The current study protocol was registered on PROSPERO (International Prospective Register of Systematic Reviews) with the registered number of CRD42023445298. The protocol is available at the following link: [https://www.crd.york.ac.uk/prospero/display_record.php?ID=CRD42023445298].
Literature searching strategy
The systematic review was performed in adherence to the guidelines provided by the PRISMA framework [20]. The relevant literature was surveyed through four well-known databases of biomedical literature until the data of 31st May 2023, including PubMed (www.ncbi.nlm.nih.gov/pubmed), Cochrane library (www.cochranelibrary.com), Web of Science (www.webofscience.com), and Google Scholar (scholar.google.com) with the combinations of the following key terms: (“microbiota OR microbiome” combined with “chronic fatigue syndrome OR myalgic encephalomyelitis”; title/abstract).

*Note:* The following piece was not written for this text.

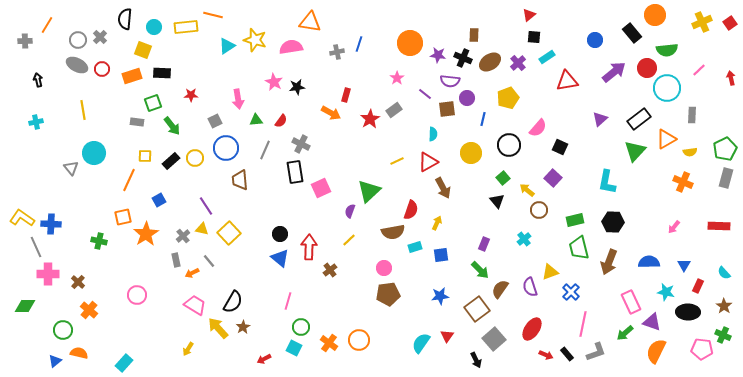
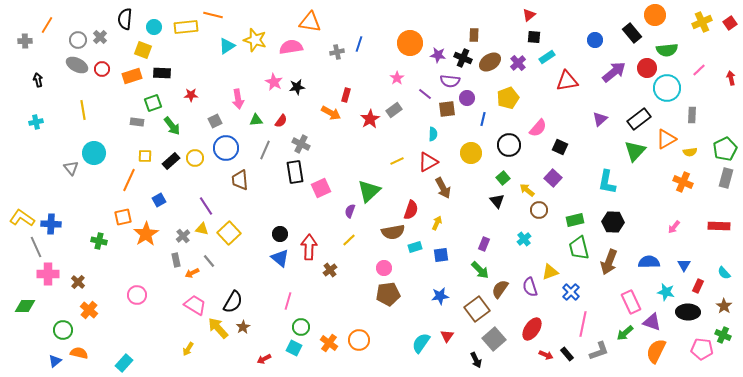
gray L-shape at (596, 352): moved 3 px right, 1 px up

Inclusion and exclusion criteria
We selected clinical literature with healthy control groups based on their inclusion of gut microbiome-associated analysis directly related to ME/CFS. Exclusions comprised reviews, non-clinical studies, studies lacking control groups, those focusing on the oral microbiome without relevance to ME/CFS, repetitive studies, those without available full texts, and non-English papers.

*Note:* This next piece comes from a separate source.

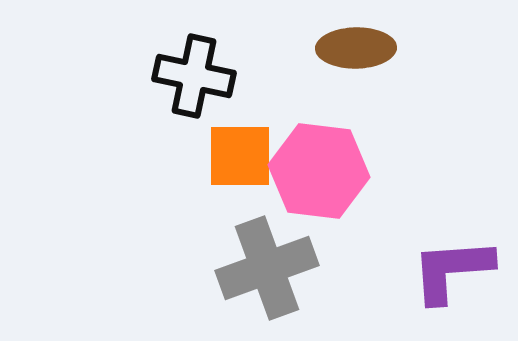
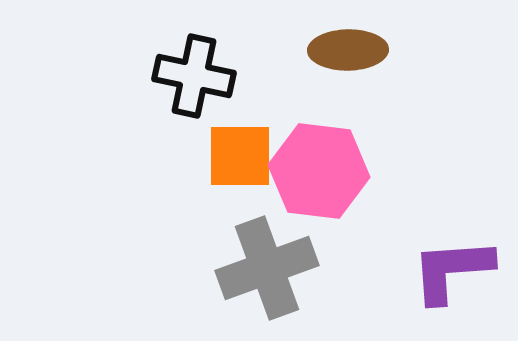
brown ellipse: moved 8 px left, 2 px down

Review process and data extraction
Two authors (J.-H. Wang and Y. Choi) conducted the search and selection of eligible articles based on the aforementioned criteria. Manual screening was employed to remove any duplicate papers. The selected articles provided data on various parameters including the number of participants, average age, race/ethnicity, publication year, country, sample type, method of microbiome determination, instruments used, bioinformatics tools applied, diagnostic criteria of ME/CFS, fatigue assessment, gastrointestinal complications, α and β diversity, microbial metabolites, and bacterial abundance. Information was extracted from the text, figures, and supplementary materials of each included paper. In cases where only graphical data were available, the Web-Plot-Digitizer app (version 4.6) was utilized to extract relevant parameters from the graphs (https://apps.automeris.io/wpd/).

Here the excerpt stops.